Morejón, enviado de Fernando, quiso poner de acuerdo a Calderón y a Mataflorida; pero no lo consiguió, y siguen las dos fracciones absolutistas divididas.

El partido de Eguía se dedica a murmurar y a rezar.

Se dice que Mataflorida asegura que ha estado a punto de ser envenenado por sus enemigos en Tolosa de Francia, y se dice también que a don Pedro Podio se le acusa, con datos, de haber querido asesinar a los individuos de la Regencia absolutista en el mismo Urgel, proyectando enterrar después sus restos en los fosos de las murallas.

Cualquiera averigua lo que hay de cierto en todo esto.

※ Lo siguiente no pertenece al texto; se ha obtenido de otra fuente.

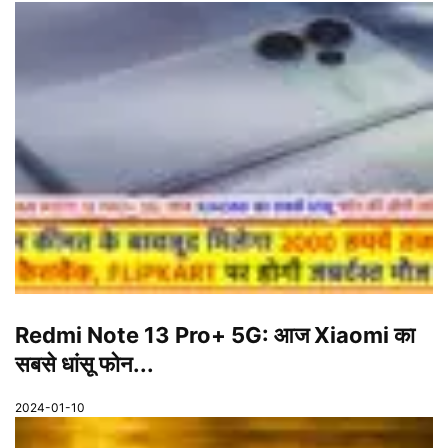
Redmi Note 13 Pro+ 5G: आज Xiaomi का
सबसे धांसू फोन...
2024-01-10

Una de las cosas que aquí se comenta más es la vida del general don Francisco Eguía, el célebre viejo maniático, caprichoso y absurdo, a quien conocemos por Coletilla.

El gran Coletilla vive en un cuartito de una pastelería de los Arcos, y la pastelera, que es una francesa lagartona, de historia, conocida mía, la Delfina, es la que aconseja al general.

La trastienda de la pastelería se ha convertido en la antecámara de Palacio. Allí Coletilla da audiencia a los absolutistas, asesorado por Delfina la pastelera, cosa que a los españoles que se las echan de aristócratas indigna.

Según dicen, la pastelera ha convencido al viejo general de que le quieren asesinar y de que ella será un Argos para impedirlo.

Por lo que oigo, el secretario de Eguía, Núñez Abreu, no es extraño a la maniobra.

Delfina, la pastelera, ha encontrado una mina en Coletilla; pero la ganga mayor la ha pescado Núñez Abreu, el ayudante de Coletilla, que, según parece, se beneficia de la pastelería, de la pastelera y del dinero del viejo general, que ha recibido, para impulsar la causa realista, la friolera de doce millones.